三姉妹の真ん中で、意志の強い二人に挟まれて彼女は自分を自然に殺してしまっていたんだ。
「そのネックレスは、僕が彼女にあげたものなんですよ」
サラリというと、女性陣は一気に俺を見る。
「彼女にとても似合うと思ったんです。楓ちゃんにはもっと大ぶりなデザインのほうが似合うと思うよ。いつか良いの見つけたらプレゼントするよ」
「え? 本当? やったー!」
「やだ、司さんいいのよ。

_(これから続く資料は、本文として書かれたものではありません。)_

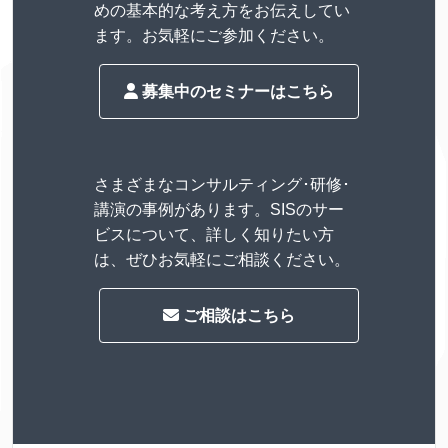
めの基本的な考え方をお伝えしてい
ます。お気軽にご参加ください。
募集中のセミナーはこちら
さまざまなコンサルティング･研修･
講演の事例があります。SISのサー
ビスについて、詳しく知りたい方
は、ぜひお気軽にご相談ください。
ご相談はこちら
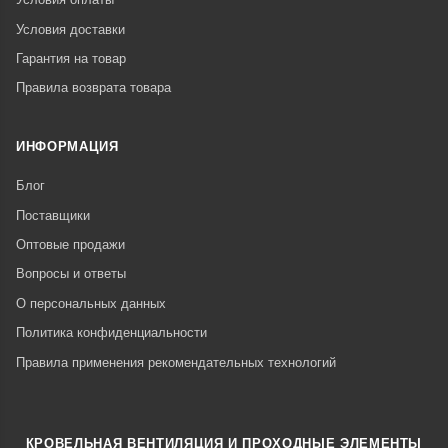
Условия доставки
Гарантия на товар
Правила возврата товара
ИНФОРМАЦИЯ
Блог
Поставщики
Оптовые продажи
Вопросы и ответы
О персональных данных
Политика конфиденциальности
Правила применения рекомендательных технологий
КРОВЕЛЬНАЯ ВЕНТИЛЯЦИЯ И ПРОХОДНЫЕ ЭЛЕМЕНТЫ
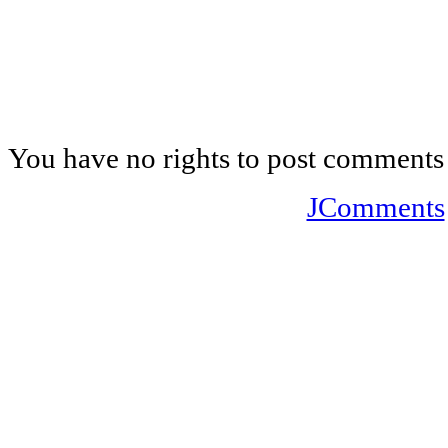
You have no rights to post comments
JComments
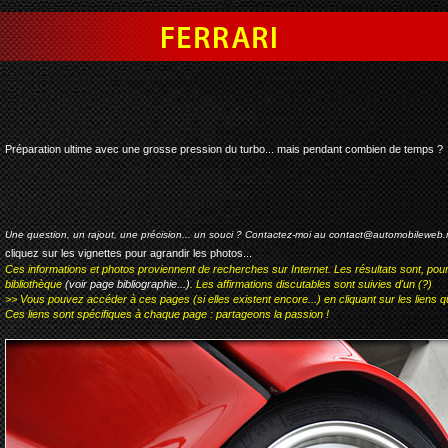
ferrari 308 koenig phase 2
Préparation ultime avec une grosse pression du turbo... mais pendant combien de temps ?
Une question, un rajout, une précision... un souci ? Contactez-moi au
contact@automobileweb.
cliquez sur les vignettes pour agrandir les photos...
Ces informations et photos proviennent de recherches sur Internet. Les résultats sont, pou
bibliothèque
(voir page bibliographie...)
. Les affirmations discutables sont suivies d'un (?)
>> Vous pouvez accéder à ces pages (si elles existent encore...) en cliquant sur les liens qu
Ces liens sont spécifiques à chaque page : partageons la passion !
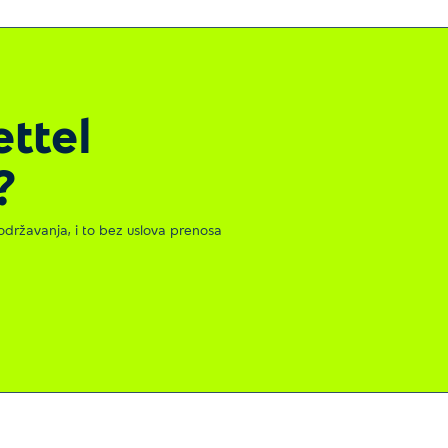
ettel
?
održavanja, i to bez uslova prenosa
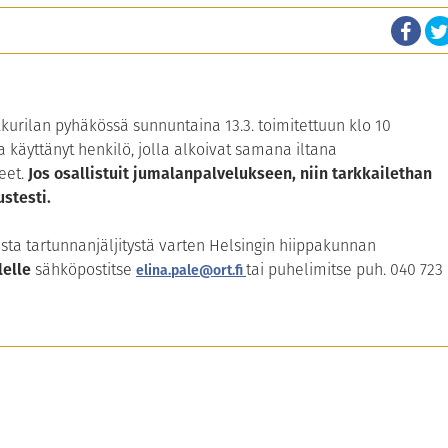
kurilan pyhäkössä sunnuntaina 13.3. toimitettuun klo 10
 käyttänyt henkilö, jolla alkoivat samana iltana
eet.
Jos osallistuit jumalanpalvelukseen, niin tarkkailethan
ustesti.
a tartunnanjäljitystä varten Helsingin hiippakunnan
lelle
sähköpostitse
tai puhelimitse puh. 040 723
elina.pale@ort.fi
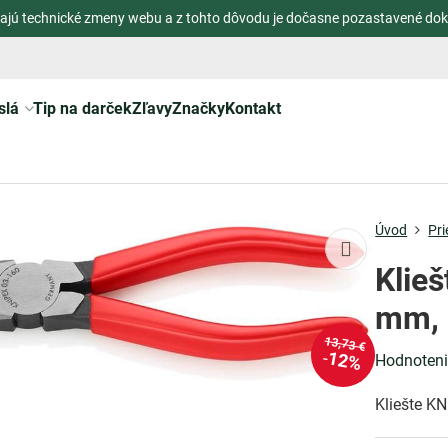
ajú technické zmeny webu a z tohto dôvodu je dočasne pozastavené dok
slá
Tip na darček
Zľavy
Značky
Kontakt
Úvod
Pr
Klie
mm, 
13,73 €
12%
Hodnoten
Kliešte K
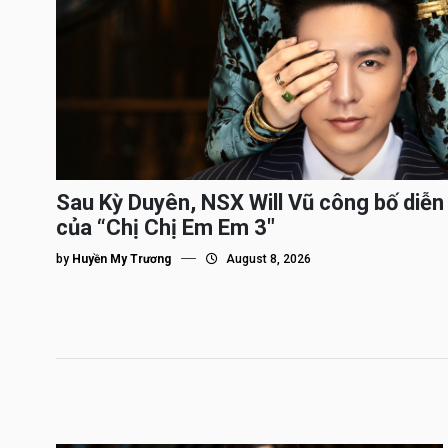
Sau Kỳ Duyên, NSX Will Vũ công bố diễn 
của “Chị Chị Em Em 3″
by
Huyền My Trương
August 8, 2026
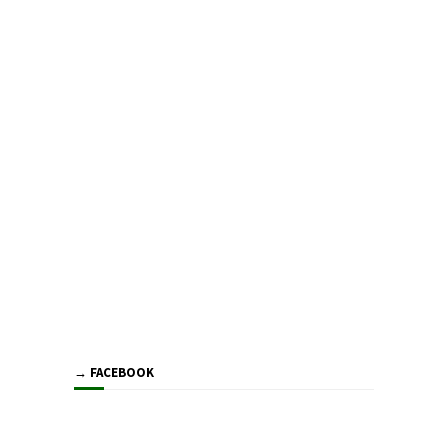
→ FACEBOOK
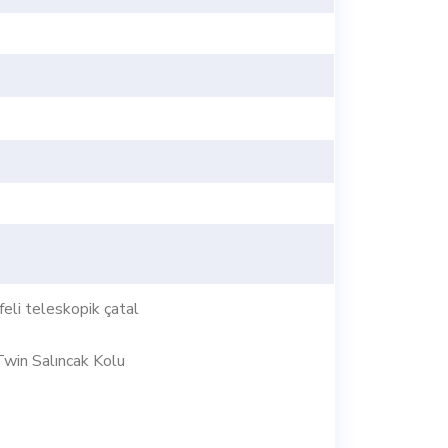
eli teleskopik çatal
Twin Salıncak Kolu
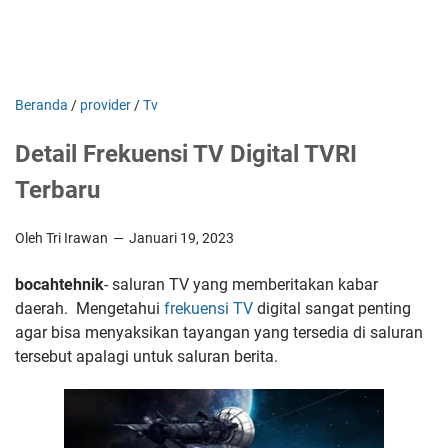
Beranda
/
provider
/
Tv
Detail Frekuensi TV Digital TVRI
Terbaru
Oleh Tri Irawan
Januari 19, 2023
bocahtehnik
- saluran TV yang memberitakan kabar
daerah. Mengetahui
frekuensi TV
digital sangat penting
agar bisa menyaksikan tayangan yang tersedia di saluran
tersebut apalagi untuk saluran berita.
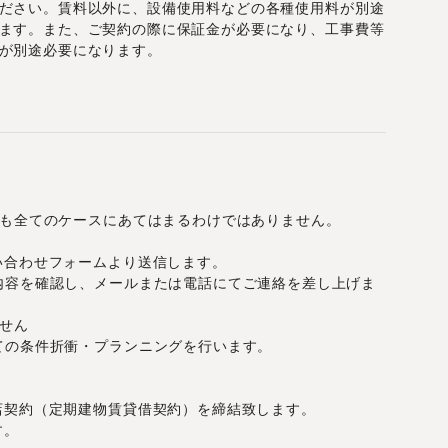
ださい。賃料以外に、設備使用料などの各種使用料が別途
ます。また、ご契約の際に保証金が必要になり、工事費等
が別途必要になります。
月
しも全てのケースにあてはまるわけではありません。
い合わせフォームより送信します。
内容を確認し、メールまたは電話にてご連絡を差し上げま
せん
ての条件折衝・プランニングを行います。
店契約（定期建物賃貸借契約）を締結致します。
す。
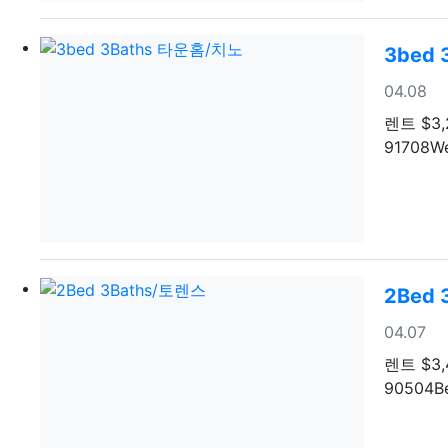
3bed
등록일
04.08
렌트
$3,
91708We
2Bed
등록일
04.07
렌트
$3,
90504Be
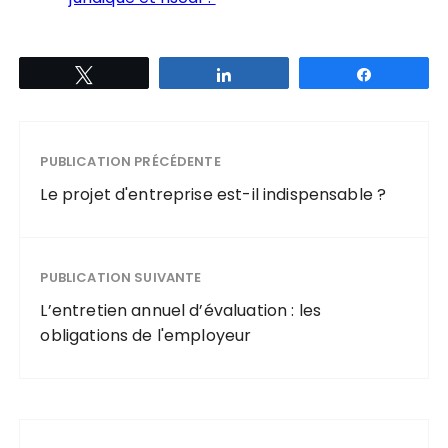
Tweetez
Partagez
Partagez
PUBLICATION PRÉCÉDENTE
Le projet d'entreprise est-il indispensable ?
PUBLICATION SUIVANTE
L’entretien annuel d’évaluation : les
obligations de l'employeur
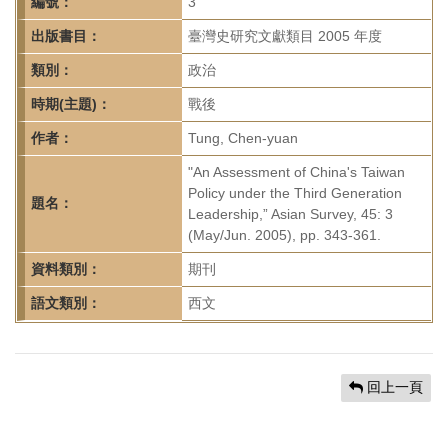
首
編號：
3
頁
出版書目：
臺灣史研究文獻類目 2005 年度
類別：
政治
時期(主題)：
戰後
作者：
Tung, Chen-yuan
"An Assessment of China's Taiwan
Policy under the Third Generation
題名：
Leadership,” Asian Survey, 45: 3
(May/Jun. 2005), pp. 343-361.
資料類別：
期刊
語文類別：
西文
回上一頁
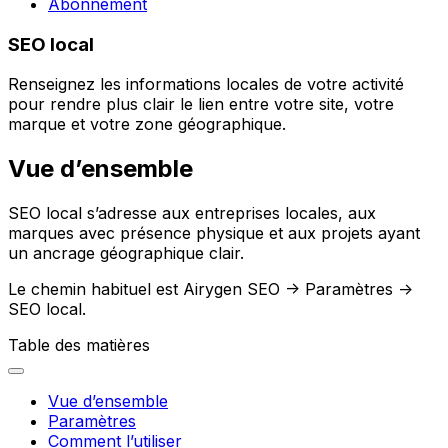
Abonnement
SEO local
Renseignez les informations locales de votre activité
pour rendre plus clair le lien entre votre site, votre
marque et votre zone géographique.
Vue d’ensemble
SEO local
s’adresse aux entreprises locales, aux
marques avec présence physique et aux projets ayant
un ancrage géographique clair.
Le chemin habituel est
Airygen SEO -> Paramètres ->
SEO local
.
Table des matières
Vue d’ensemble
Paramètres
Comment l’utiliser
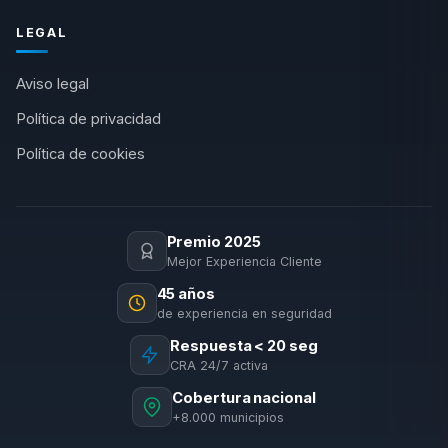
LEGAL
Aviso legal
Política de privacidad
Política de cookies
Premio 2025
Mejor Experiencia Cliente
45 años
de experiencia en seguridad
Respuesta < 20 seg
CRA 24/7 activa
Cobertura nacional
+8.000 municipios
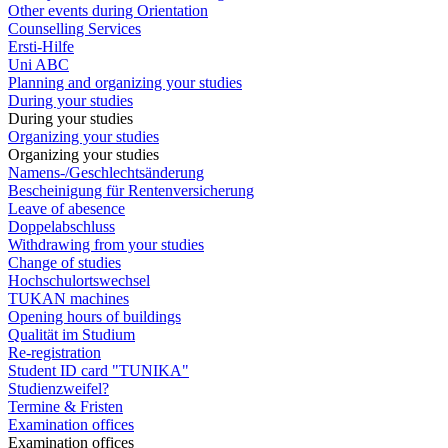
Other events during Orientation
Counselling Services
Ersti-Hilfe
Uni ABC
Planning and organizing your studies
During your studies
During your studies
Organizing your studies
Organizing your studies
Namens-/Geschlechtsänderung
Bescheinigung für Rentenversicherung
Leave of abesence
Doppelabschluss
Withdrawing from your studies
Change of studies
Hochschulortswechsel
TUKAN machines
Opening hours of buildings
Qualität im Studium
Re-registration
Student ID card "TUNIKA"
Studienzweifel?
Termine & Fristen
Examination offices
Examination offices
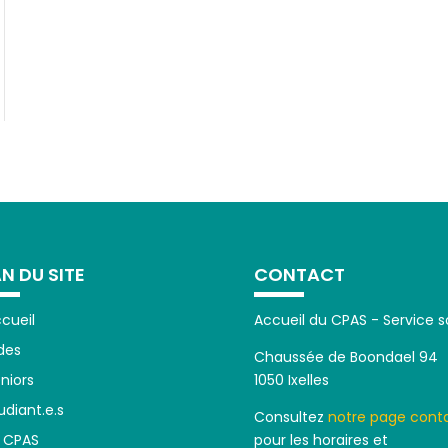
N DU SITE
CONTACT
cueil
Accueil du CPAS - Service s
des
Chaussée de Boondael 94
niors
1050 Ixelles
udiant.e.s
Consultez
notre page cont
 CPAS
pour les horaires et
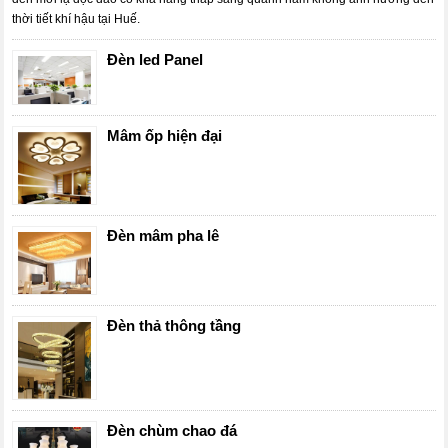
thời tiết khí hậu tại Huế.
Đèn led Panel
Mâm ốp hiện đại
Đèn mâm pha lê
Đèn thả thông tầng
Đèn chùm chao đá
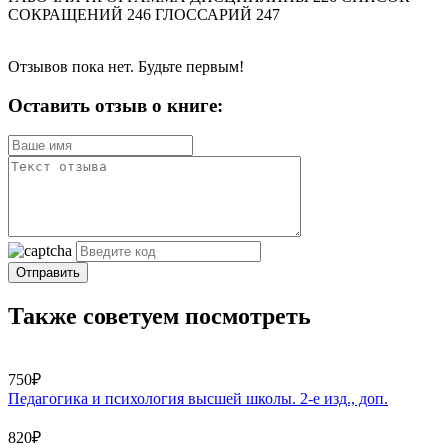
СОКРАЩЕНИЙ 246 ГЛОССАРИЙ 247
Отзывов пока нет. Будьте первым!
Оставить отзыв о книге:
Отправить
Также советуем посмотреть
750₽
Педагогика и психология высшей школы. 2-е изд., доп.
820₽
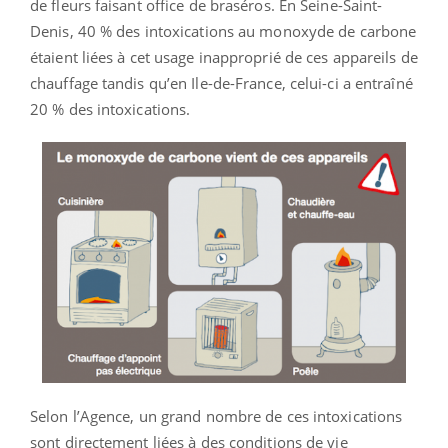
de fleurs faisant office de braséros. En Seine-Saint-
Denis, 40 % des intoxications au monoxyde de carbone
étaient liées à cet usage inapproprié de ces appareils de
chauffage tandis qu’en Ile-de-France, celui-ci a entraîné
20 % des intoxications.
Selon l’Agence, un grand nombre de ces intoxications
sont directement liées à des conditions de vie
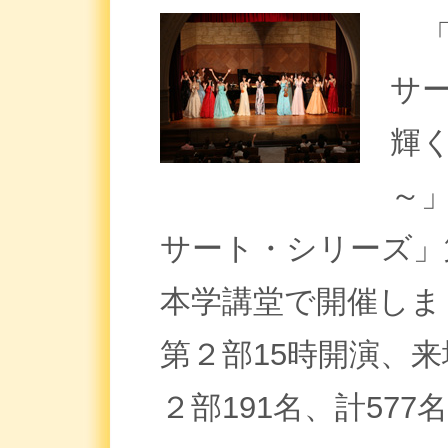
「
サ
輝
～
サート・シリーズ」第
本学講堂で開催しま
第２部15時開演、来
２部191名、計577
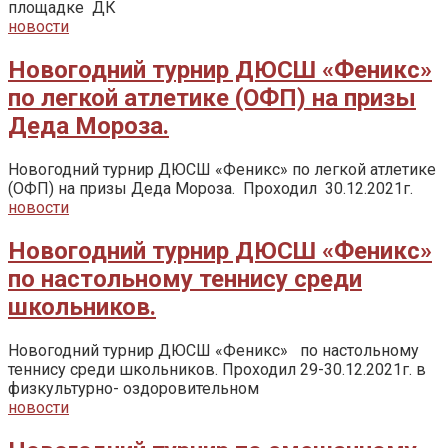
площадке ДК
новости
Новогодний турнир ДЮСШ «Феникс»
по легкой атлетике (ОФП) на призы
Деда Мороза.
Новогодний турнир ДЮСШ «Феникс» по легкой атлетике
(ОФП) на призы Деда Мороза. Проходил 30.12.2021г.
новости
Новогодний турнир ДЮСШ «Феникс»
по настольному теннису среди
школьников.
Новогодний турнир ДЮСШ «Феникс» по настольному
теннису среди школьников. Проходил 29-30.12.2021г. в
физкультурно- оздоровительном
новости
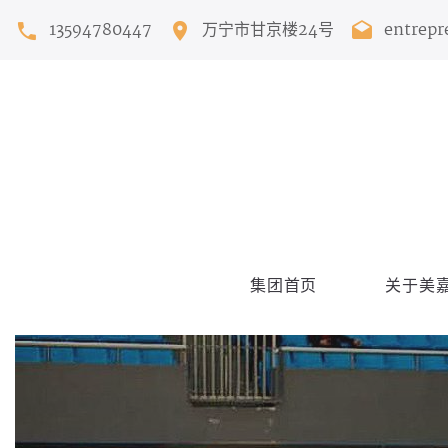
13594780447
万宁市甘京楼24号
entrep
集团首页
关于美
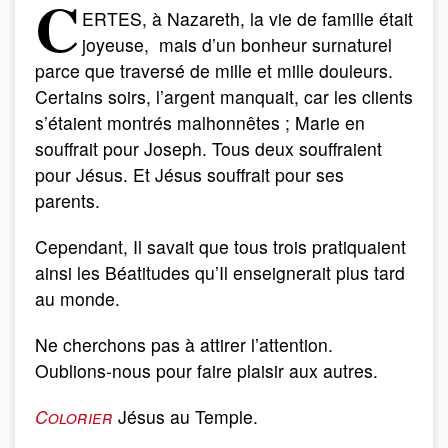
C
ERTES, à Nazareth, la vie de famille était
joyeuse, mais d’un bonheur surnaturel
parce que traversé de mille et mille douleurs.
Certains soirs, l’argent manquait, car les clients
s’étaient montrés malhonnêtes ; Marie en
souffrait pour Joseph. Tous deux souffraient
pour Jésus. Et Jésus souffrait pour ses
parents.
Cependant, Il savait que tous trois pratiquaient
ainsi les Béatitudes qu’Il enseignerait plus tard
au monde.
Ne cherchons pas à attirer l’attention.
Oublions-nous pour faire plaisir aux autres.
Colorier
Jésus au Temple.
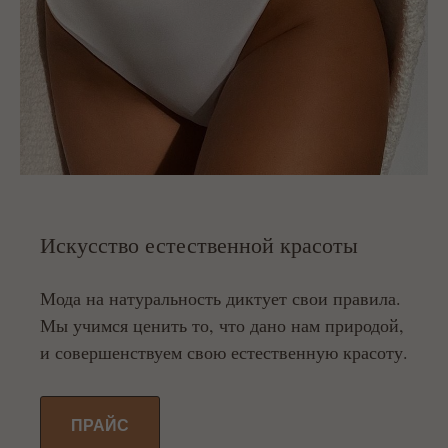
Искусство естественной красоты
Мода на натуральность диктует свои правила.
Мы учимся ценить то, что дано нам природой,
и совершенствуем свою естественную красоту.
ПРАЙС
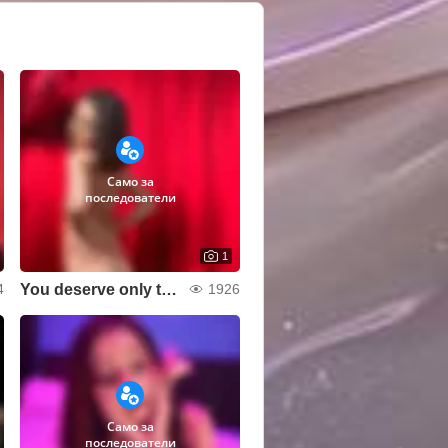
Само за
последователи
1
You deserve only the best! My hugs and passion are
4
1926
Само за
последователи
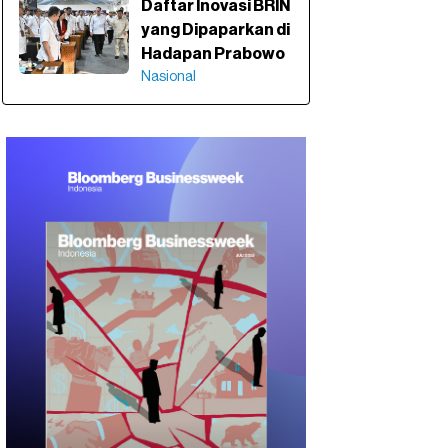
Daftar Inovasi BRIN
yang Dipaparkan di
Hadapan Prabowo
Nasional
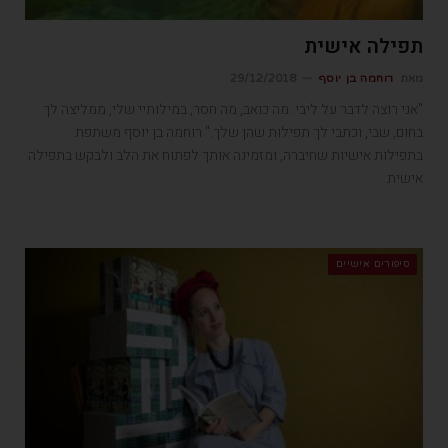
תפילה אישית
מאת
רוחמה בן יוסף
29/12/2018
"אני רוצה לדבר על ליבי. מה כואב, מה חסר, במילותיי שלי, ממליצה לך
בחום, שבי, וכתבי לך תפילות שהן שלך." רוחמה בן יוסף משתפת
בתפילות אישיות שחיברה, ומזמינה אותך לפתוח את הלב ולבקש בתפילה
אישית
סיפורים אישיים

ごめんなさいね、末っ子だからワガママで」
彼女の母親が、流石にフォローに入る。
俺は適当に笑顔で返しながら、早くここから菫を連れ出したいと思っていた。
「今度は泊まりにいらっしゃいね」
にこやかにそういうお母さんに挨拶をして、車に乗り込もうとした時、菫は楓ちゃんの傍に近づいて鞄からキーホルダーをだした。
「楓、さっきはごめんね。代わりにはならないけどこれあげる」
「なにこれ。キーホルダー? 可愛いね!」
「気に入ってくれた?」
「うん。ありがと! 菫姉」
俺は不思議な気分で、彼女を見つめた。あんなに苦しそうにしてなお、どうして菫はそうやって彼女に与えることができるんだろう。